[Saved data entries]
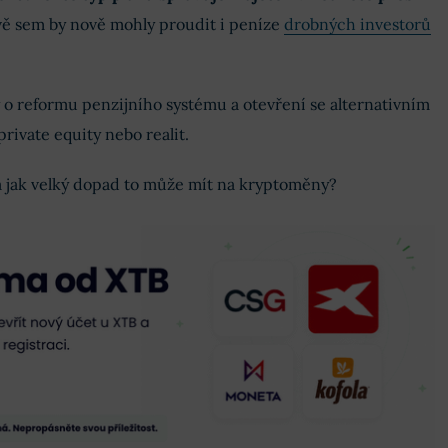
vě sem by nově mohly proudit i peníze
drobných investorů
y o reformu penzijního systému a otevření se alternativním
private equity nebo realit.
 jak velký dopad to může mít na kryptoměny?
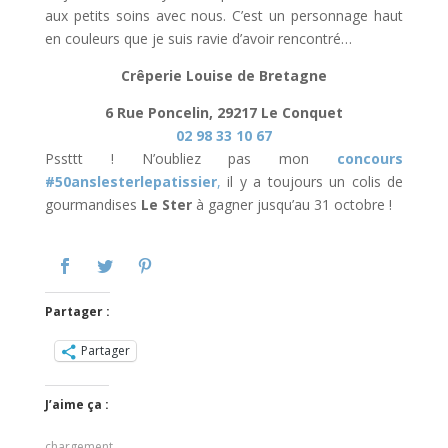
aux petits soins avec nous. C’est un personnage haut
en couleurs que je suis ravie d’avoir rencontré…
Crêperie Louise de Bretagne
6 Rue Poncelin, 29217 Le Conquet
02 98 33 10 67
Pssttt ! N’oubliez pas mon
concours
#50anslesterlepatissier
,
il y a toujours un colis de
gourmandises
Le Ster
à gagner jusqu’au 31 octobre !
Partager :
Partager
J’aime ça :
chargement…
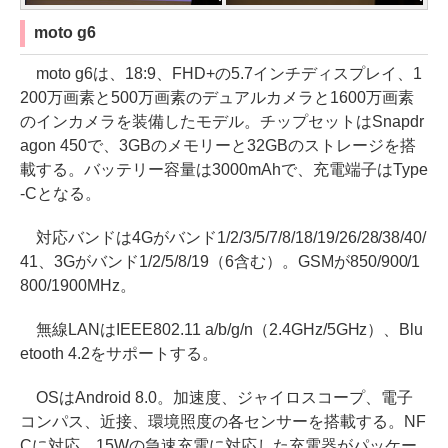
moto g6
moto g6は、18:9、FHD+の5.7インチディスプレイ、1
200万画素と500万画素のデュアルカメラと1600万画素
のインカメラを装備したモデル。チップセットはSnapdr
agon 450で、3GBのメモリーと32GBのストレージを搭
載する。バッテリー容量は3000mAhで、充電端子はType
-Cとなる。
対応バンドは4Gがバンド1/2/3/5/7/8/18/19/26/28/38/40/
41、3Gがバンド1/2/5/8/19（6含む）。GSMが850/900/1
800/1900MHz。
無線LANはIEEE802.11 a/b/g/n（2.4GHz/5GHz）、Blu
etooth 4.2をサポートする。
OSはAndroid 8.0。加速度、ジャイロスコープ、電子
コンパス、近接、環境照度の各センサーを搭載する。NF
Cに対応。15Wの急速充電に対応した充電器がパッケー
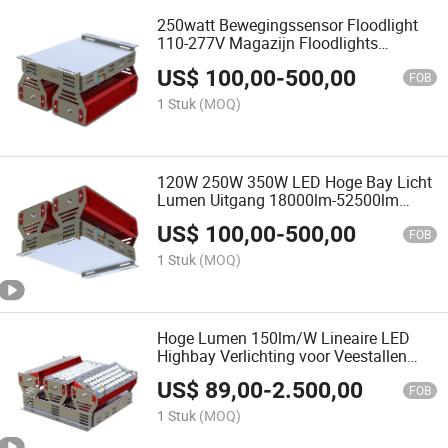
250watt Bewegingssensor Floodlight
110-277V Magazijn Floodlights
Waterdicht IP65
US$
100,00
-
500,00
FOB
1 Stuk
(MOQ)
120W 250W 350W LED Hoge Bay Licht
Lumen Uitgang 18000lm-52500lm
Werkplek Industriële Flood Lights 100-
US$
100,00
-
500,00
277V 50/60Hz VK
FOB
1 Stuk
(MOQ)
Hoge Lumen 150lm/W Lineaire LED
Highbay Verlichting voor Veestallen
Vloedverlichting RVS Constructie
US$
89,00
-
2.500,00
Frame 220V 50Hz VK
FOB
1 Stuk
(MOQ)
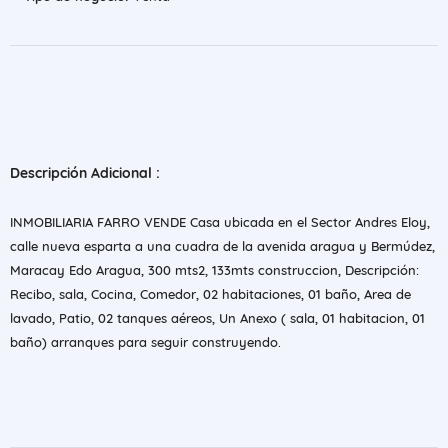
Descripción Adicional :
INMOBILIARIA FARRO VENDE Casa ubicada en el Sector Andres Eloy,
calle nueva esparta a una cuadra de la avenida aragua y Bermúdez,
Maracay Edo Aragua, 300 mts2, 133mts construccion, Descripción:
Recibo, sala, Cocina, Comedor, 02 habitaciones, 01 baño, Area de
lavado, Patio, 02 tanques aéreos, Un Anexo ( sala, 01 habitacion, 01
baño) arranques para seguir construyendo.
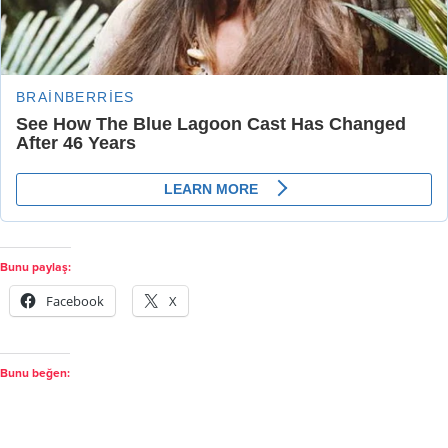
Bunu paylaş:
Facebook
X
Bunu beğen:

- _Work to complete_: Each entry is to be returned precisely as it appears, but the pictures are to be dropped.

- _Exercise response_:
vě sem by nově mohly proudit i peníze
drobných investorů
y o reformu penzijního systému a otevření se alternativním
private equity nebo realit.
 jak velký dopad to může mít na kryptoměny?
aux petits soins avec nous. C’est un personnage haut
en couleurs que je suis ravie d’avoir rencontré…
Crêperie Louise de Bretagne
6 Rue Poncelin, 29217 Le Conquet
02 98 33 10 67
Pssttt ! N’oubliez pas mon
concours
#50anslesterlepatissier
,
il y a toujours un colis de
gourmandises
Le Ster
à gagner jusqu’au 31 octobre !
Partager :
Partager
J’aime ça :
chargement…
moto g6
moto g6は、18:9、FHD+の5.7インチディスプレイ、1
200万画素と500万画素のデュアルカメラと1600万画素
のインカメラを装備したモデル。チップセットはSnapdr
agon 450で、3GBのメモリーと32GBのストレージを搭
載する。バッテリー容量は3000mAhで、充電端子はType
-Cとなる。
対応バンドは4Gがバンド1/2/3/5/7/8/18/19/26/28/38/40/
41、3Gがバンド1/2/5/8/19（6含む）。GSMが850/900/1
800/1900MHz。
無線LANはIEEE802.11 a/b/g/n（2.4GHz/5GHz）、Blu
etooth 4.2をサポートする。
OSはAndroid 8.0。加速度、ジャイロスコープ、電子
コンパス、近接、環境照度の各センサーを搭載する。NF
Cに対応。15Wの急速充電に対応した充電器がパッケー
250watt Bewegingssensor Floodlight
110-277V Magazijn Floodlights
Waterdicht IP65
US$
100,00
-
500,00
FOB
1 Stuk
(MOQ)
120W 250W 350W LED Hoge Bay Licht
Lumen Uitgang 18000lm-52500lm
Werkplek Industriële Flood Lights 100-
US$
100,00
-
500,00
277V 50/60Hz VK
FOB
1 Stuk
(MOQ)
Hoge Lumen 150lm/W Lineaire LED
Highbay Verlichting voor Veestallen
Vloedverlichting RVS Constructie
US$
89,00
-
2.500,00
Frame 220V 50Hz VK
FOB
1 Stuk
(MOQ)
Descripción Adicional :
INMOBILIARIA FARRO VENDE Casa ubicada en el Sector Andres Eloy,
calle nueva esparta a una cuadra de la avenida aragua y Bermúdez,
Maracay Edo Aragua, 300 mts2, 133mts construccion, Descripción:
Recibo, sala, Cocina, Comedor, 02 habitaciones, 01 baño, Area de
lavado, Patio, 02 tanques aéreos, Un Anexo ( sala, 01 habitacion, 01
baño) arranques para seguir construyendo.
Bunu paylaş:
Facebook
X
Bunu beğen:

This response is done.